What this task involves: May I please have every record restated word for word, with the images left out?

#### Records shown

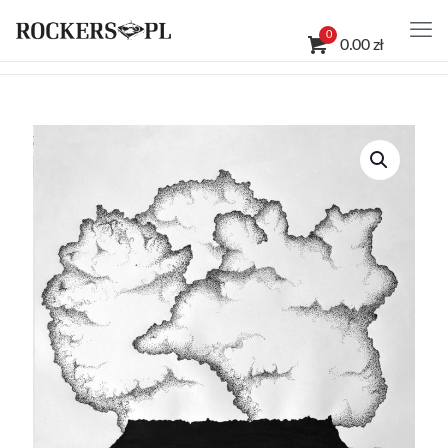
0
0.00 zł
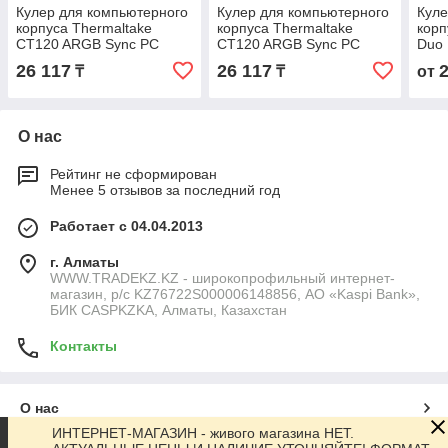
Кулер для компьютерного
Кулер для компьютерного
Куле
корпуса Thermaltake
корпуса Thermaltake
корп
CT120 ARGB Sync PC
CT120 ARGB Sync PC
Duo 
Cooling Fan Hydrangea
Cooling Fan Matcha Green
Radi
26 117
26 117
₸
₸
от
Blue (3 pack)
(3 pack)
Whit
О нас
Рейтинг не сформирован
Менее 5 отзывов за последний год
Работает с 04.04.2013
г. Алматы
WWW.TRADEKZ.KZ - широкопрофильный интернет-
магазин, р/с KZ76722S000006148856, АО «Kaspi Bank»,
БИК CASPKZKA, Алматы, Казахстан
Контакты
О нас
ИНТЕРНЕТ-МАГАЗИН - живого магазина НЕТ.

########

Task output:
0
0.00 zł
Кулер для компьютерного
Кулер для компьютерного
Куле
корпуса Thermaltake
корпуса Thermaltake
корп
CT120 ARGB Sync PC
CT120 ARGB Sync PC
Duo 
Cooling Fan Hydrangea
Cooling Fan Matcha Green
Radi
26 117
26 117
₸
₸
от
Blue (3 pack)
(3 pack)
Whit
О нас
Рейтинг не сформирован
Менее 5 отзывов за последний год
Работает с 04.04.2013
г. Алматы
WWW.TRADEKZ.KZ - широкопрофильный интернет-
магазин, р/с KZ76722S000006148856, АО «Kaspi Bank»,
БИК CASPKZKA, Алматы, Казахстан
Контакты
О нас
ИНТЕРНЕТ-МАГАЗИН - живого магазина НЕТ.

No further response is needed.